Figure 3: Schematic representation of the optical layout for a pump-probe experiment.

In a typical pump-probe setup, the ps IR beam is collimated and used as the pump beam. Approximately 1% of the fs IR OPA output is used as the probe beam whose intensity is further modified by a polarizer placed before the sample. Another polarizer is placed after the sample and before the spectrograph to select different polarizations of the signal. The signal is then sent into a spectrograph to resolve frequency, and detected with a mercury cadmium telluride (MCT) dual array detector.

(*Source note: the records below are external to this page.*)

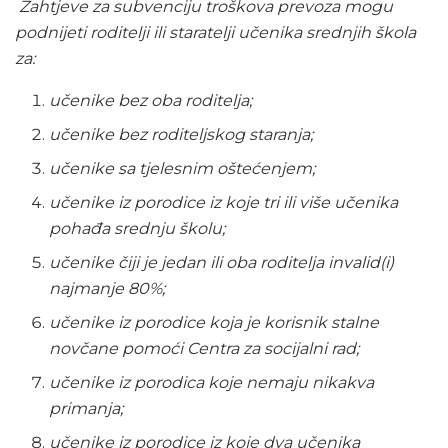
Zahtjeve za subvenciju troškova prevoza mogu
podnijeti roditelji ili staratelji učenika srednjih škola
za:
učenike bez oba roditelja;
učenike bez roditeljskog staranja;
učenike sa tjelesnim oštećenjem;
učenike iz porodice iz koje tri ili više učenika
pohađa srednju školu;
učenike čiji je jedan ili oba roditelja invalid(i)
najmanje 80%;
učenike iz porodice koja je korisnik stalne
novčane pomoći Centra za socijalni rad;
učenike iz porodica koje nemaju nikakva
primanja;
učenike iz porodice iz koje dva učenika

Use of a pump pulse (femtosecond, wide band) and a probe pulse (picoseconds, narrow band), scanning the delay time and reading the data from the spectrometer, will give the lifetime of the functional group. The wide band pump and spectrometer described here is for collecting multiple group of pump-probe combination.

Data analysis

For a typical pump-probe curve shown in Figure 4 life time t is defined as the corresponding time value to the half intensity as time zero.

Figure 4: A typical pump-probe curve.

Table 1 shows the pump-probe data of the C≡N triple bond in a series of aromatic cyano compounds: n-propyl cyanide (C₃H₇CN), ethyl thiocyanate (C₂H₅SCN), and ethyl selenocyanate (C₂H₅SeCN) for which the ν_C≡N for each compound (measured in CCl₄ solution) is 2252 cm^-1), 2156 cm^-1, and ~2155 cm^-1, respectively.

Table 1: Pump-probe intensity data for C≡N stretching frequency in n-propyl cyanide, ethyl thiocyanate, and ethyl selenocyanate as a function of delay (ps).

Delay (ps)	C3H7CN	C2H5SCN	C2H5SeCN
0	-0.00695	-0.10918	-0.06901
0.1	-0.0074	-0.10797	-0.07093
0.2	-0.00761	-0.1071	-0.07247
0.3	-0.00768	-0.10545	-0.07346
0.4	-0.0076	-0.10487	-0.07429
0.5	-0.00778	-0.10287	-0.07282
0.6	-0.00782	-0.10286	-0.07235
0.7	-0.00803	-0.10222	-0.07089
0.8	-0.00764	-0.10182	-0.07073
0.9	-0.00776	-0.10143	-0.06861
1	-0.00781	-0.10099	-0.06867
1.1	-0.00745	-0.10013	-0.06796
1.2	-0.00702	-0.10066	-0.06773
1.3	-0.00703	-0.0989	-0.06767
1.4	-0.00676	-0.0995	-0.06638
1.5	-0.00681	-0.09757	-0.06691
1.6	-0.00639	-0.09758	-0.06696
1.7	-0.00644	-0.09717	-0.06583
1.8	-0.00619	-0.09741	-0.06598
1.9	-0.00613	-0.09723	-0.06507
2	-0.0066	-0.0962	-0.06477
2.5	-0.00574	-0.09546	-0.0639
3	-0.0052	-0.09453	-0.06382
3.5	-0.00482	-0.09353	-0.06389
4	-0.0042	-0.09294	-0.06287
4.5	-0.00387	-0.09224	-0.06197
5	-0.00351	-0.09009	-0.06189
5.5	-0.00362	-0.09084	-0.06188
6	-0.00352	-0.08938	-0.06021
6.5	-0.00269	-0.08843	-0.06028
7	-0.00225	-0.08788	-0.05961
7.5	-0.00231	-0.08694	-0.06065
8	-0.00206	-0.08598	-0.05963
8.5	-0.00233	-0.08552	-0.05993
9	-0.00177	-0.08503	-0.05902
9.5	-0.00186	-0.08508	-0.05878
10	-0.00167	-0.0842	-0.0591
11	-0.00143	-0.08295	-0.05734

A plot of intensity versus time for the data from TABLE is shown Figure 5. From these curves the C≡N stretch lifetimes can be determined for C₃H₇CN, C₂H₅SCN, and C₂H₅SeCN as ~5.5 ps, ~84 ps, and ~282 ps, respectively.

Figure 5: The C≡N stretch lifetimes for benzyl cyanide, phenyl thiocyanate, and phenyl selenocyanate.

From what is shown above, the pump-probe method is used in detecting C≡N vibrational lifetimes in different chemicals. One measurement only takes several second to get all the data and the lifetime, showing that pump-probe method is a powerful way to measure functional group vibrational lifetime.